The first way involves the classic machine learning questions of precision/recall: how well can the system detect what the Wikimedians consider to be abuse, and does it have unfair biases? As I understand it, you've designed ORES in such a way that community members can contest and reshape this part of the system.

The second way to evaluate a system has less to do with what it can recognize and much more to do with what people and computers do with that knowledge: as you wrote in your Snuggle paper, one could deploy all sorts of interventions at the end of an AI system that recognizes vandalism or abuse: one could ban people, remove their comments, or offer them mentorship. These interventions also need to be evaluated, but this evaluation requires stepping back from the question "did this make the right decision here" to ask "what should we do when we recognize a situation of a certain kind, and do those interventions achieve what we hope?"
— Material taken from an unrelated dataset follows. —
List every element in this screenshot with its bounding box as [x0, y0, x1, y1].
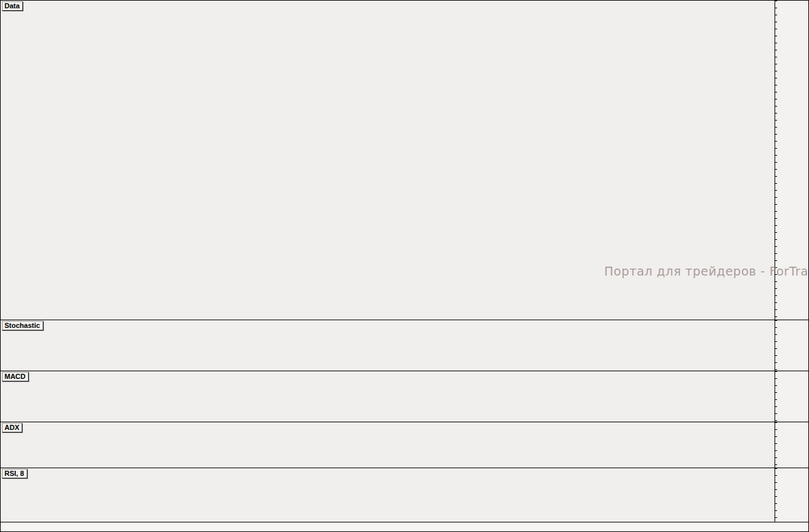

As AI ethics becomes more of a conversation, it seems to me that almost all of the focus is on the first kind of evaluation: the inner workings and recognition of AI systems rather than the use that then follows that recognition. Is that also true for ORES? When you evaluate Wikimedia's work, do you think of evaluation in these two ways, and if so, what are your thoughts on evaluating the ethics of the outcomes of AI-steered interventions?


Hi Nate! Great to see you here and awesome question as expected.

So, re. the first way, we're investing a lot here, but I think we're very different from the rest of the field. Right now, I'm focused on improving auditing strategies that our users will be able to use to discover and highlight what predictions are working and what predictions are not working at all (e.g. false-positives in vandal fighting). Experience has shown that Wikipedians will essentially do grounded theory to figure out what types of things ORES does wrong. This is extremely valuable for repairing our training and testing process WRT what people discover in the field -- when they are using predictions within their tools.

For the second way -- I'd like to aim to be a bit less patriarchal. How should people use an AI? Well, the thing I'm worried about is that I'm not the right person to answer that. I don't know if any individual or group is. So my next thought is, what kinds of social infrastructures should we have to manage the way people use an AI? This is where I like to draw from standpoint epistemology and ask myself who gets access to the "conversation" and who doesn't. We do have conversations about the kind of technologies we do and do not want to operate around Wikipedia, but I'd like to extend the notion of "conversation" to the technology development as well. Who isn't involved in technology develop but should be? Wikipedia is an incredible space to be exploring how this works out because it's open and there's no (or little) money to be made. We can openly discuss what techs we want, which ones we don't want, and we can experiment with new things. My bet is that when you lower barriers to both the human-language and technology conversations, we'll all become more articulate in discussing the technologies we want and don't want. And that out of this will come ethical systems. As a scientist, if I'm wrong, that'll be very interesting and I look forward to learning from that.


Hi Aaron, did you mean to post in the wrong kill the keg thread?


I didn't, but I'm still going to be at Stub and Herbs tonight. :D


Hi Aaron! I've wondered a lot lately, how big do you think Wikipedia will get? We're currently at 5.4 million articles on English Wikipedia, do you see that going to 50, or 500 million? If so, how do you think Wikipedia can get there?

Relatedly, do you think that the old camps of deletionist/inclusionist are still prevalent and relevant today? Do you tend toward one side or the other?


Fun question. Here's an essay I wrote on the subject.

Based on my estimates of labor hours into Wikipedia and how many articles we have yet to write, I'm guessing it'll take us about 5000 years to finish Wikipedia assuming we don't have a big population increase in the meantime.

See also this great essay by Emijrp:

Generally, I'm an inclusion. A big part of my push towards building article quality prediction models is to make a clear differentiation between new articles that are clearly problematic (spam, vandalism, personal attacks) and new articles that are just of borderline notability. I think we do better when we focus on trimming the bad and less on trimming the not-notable-enough.